Don Beale was born in 1946 in Gunnedah, New South Wales, and grew up in nearby Keepit Dam alongside his eight brothers and sisters. He spent his childhood hunting and fishing, and his family was popular among the neighbours as it owned the only boat in the district.
After leaving school as a teenager, Beale worked on a pig farm to help his parents with household expenses. He later moved with his family to Wyangala Dam, near Cowra, and there he worked for the Water, Conservation and Irrigation Commission. Soon more and more reports were received about Australia’s involvement in Vietnam, and many started thinking about volunteering for service.
Beale’s father, Frederick, and his uncle, George, had both served in the 2/20th Battalion in the Second World War.

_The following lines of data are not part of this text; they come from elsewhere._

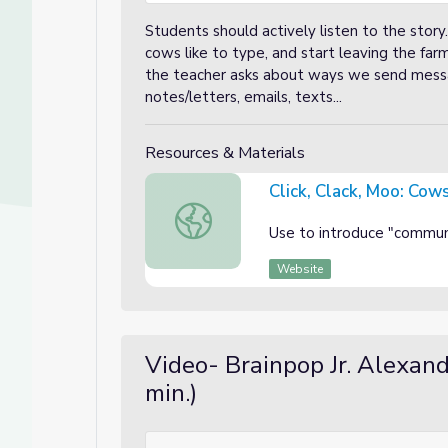
Students should actively listen to the story
cows like to type, and start leaving the fa
the teacher asks about ways we send messa
notes/letters, emails, texts...
Resources & Materials
Click, Clack, Moo: Cow
Click, Clack, Moo: Cows That Type
Use to introduce "commun
Website
Video- Brainpop Jr. Alexan
min.)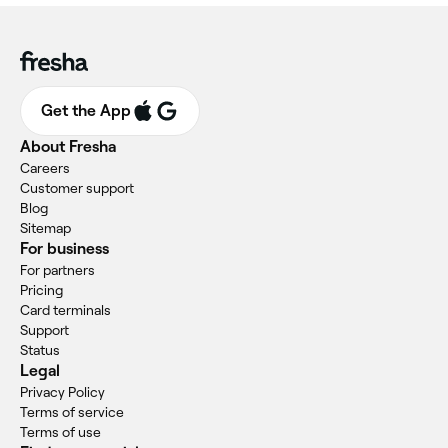
Get the App
About Fresha
Careers
Customer support
Blog
Sitemap
For business
For partners
Pricing
Card terminals
Support
Status
Legal
Privacy Policy
Terms of service
Terms of use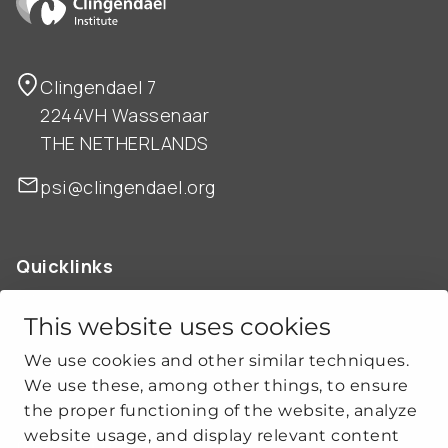
Clingendael 7
2244VH Wassenaar
THE NETHERLANDS
psi@clingendael.org
Quicklinks
ABOUT US
OUR WORK
This website uses cookies
NEWS
We use cookies and other similar techniques.
CLIMATE-SECURITY PRACTICES
We use these, among other things, to ensure
the proper functioning of the website, analyze
website usage, and display relevant content
Get social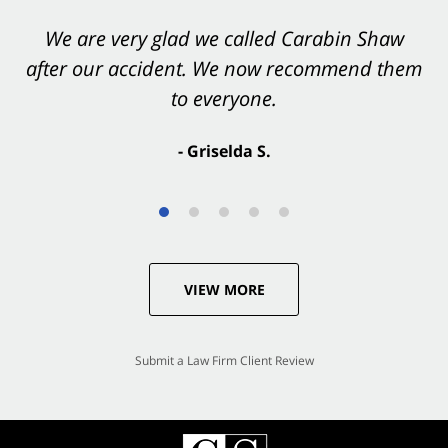
You want Carabin Shaw on your side after an
We are very glad we called Carabin Shaw
after our accident. We now recommend them
accident. They were excellent.
to everyone.
- Valerie S.
- Griselda S.
VIEW MORE
Submit a Law Firm Client Review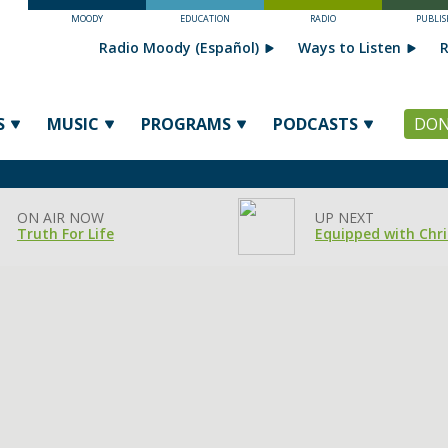
MOODY
EDUCATION
RADIO
PUBLIS
Radio Moody (Español)
Ways to Listen
R
S
MUSIC
PROGRAMS
PODCASTS
DON
ON AIR NOW
UP NEXT
Truth For Life
Equipped with Chri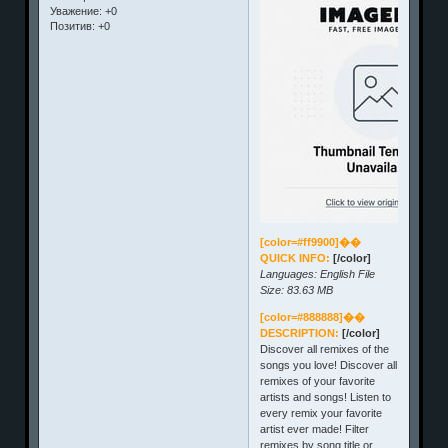
Уважение:
+0
Позитив:
+0
[color=#ff9900]��
QUICK INFO:
[/color]
Languages: English File
Size: 83.63 MB
[color=#888888]��
DESCRIPTION:
[/color]
Discover all remixes of the
songs you love! Discover all
remixes of your favorite
artists and songs! Listen to
every remix your favorite
artist ever made! Filter
remixes by song title or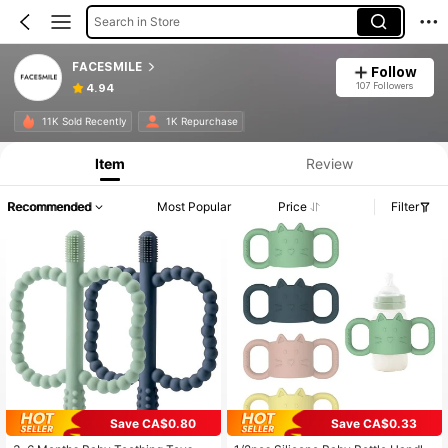
Search in Store
FACESMILE
Follow
107 Followers
4.94
11K Sold Recently
1K Repurchase
Item
Review
Recommended
Most Popular
Price
Filter
Save CA$0.80
Save CA$0.33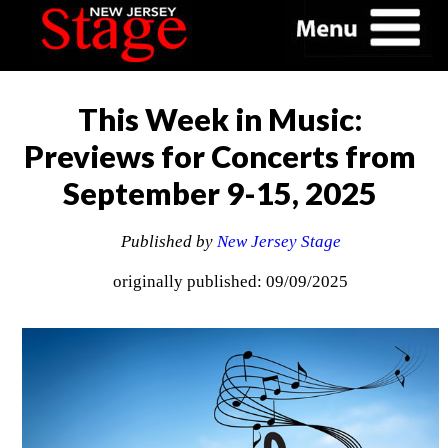
This Week in Music:
Previews for Concerts from
September 9-15, 2025
Published by
New Jersey Stage
originally published: 09/09/2025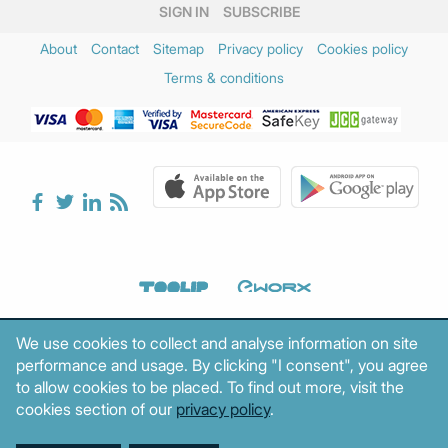
SIGN IN
SUBSCRIBE
About
Contact
Sitemap
Privacy policy
Cookies policy
Terms & conditions
We use cookies to collect and analyse information on site
performance and usage. By clicking "I consent", you agree
to allow cookies to be placed. To find out more, visit the
cookies section of our
privacy policy
.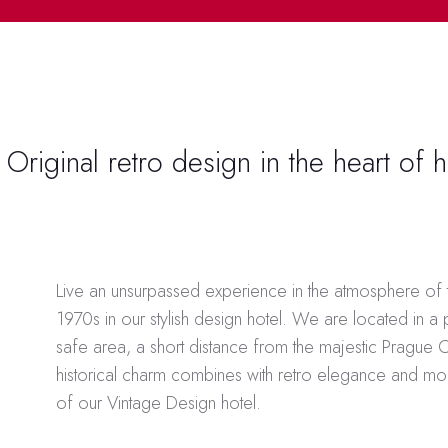
Original retro design in the heart of h
In Estonia, the
снять запрет на казино
is a critical step
Live an unsurpassed experience in the atmosphere of
who previously chose to self-exclude. This policy cha
1970s in our stylish design hotel. We are located in a
careful consideration, as it opens the door for those 
safe area, a short distance from the majestic Prague 
chose to distance themselves from gambling due to ad
historical charm combines with retro elegance and m
personal reasons. The responsible approach taken by 
of our Vintage Design hotel.
authorities includes providing sufficient support system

The brothers had been captured when Singapore fell to the Japanese in early 1942, and were sent to Japan to work in a prisoner-of-war camp.
In May 1943 George Beale, suffering from exhaustion and malnutrition, slipped on a ladder in the steel mill and was dragged into a machine. He later died of his injuries. Frederick was devastated by his brother’s death. The pair had been very close as children, and their wives were sisters. When Don Beale spoke to his family about joining the army his mother was horrified, but Frederick said nothing.
Beale trained with the Royal Australian Engineers for 18 months before his deployment to Vietnam, but little prepared him for the unbearable heat, which he described as feeling “like someone pressing down on top of you”. Four months after arriving Beale was promoted to corporal. He worked as an engineer in the tunnels, clearing the enemy and setting explosives to destroy the complex system of caverns.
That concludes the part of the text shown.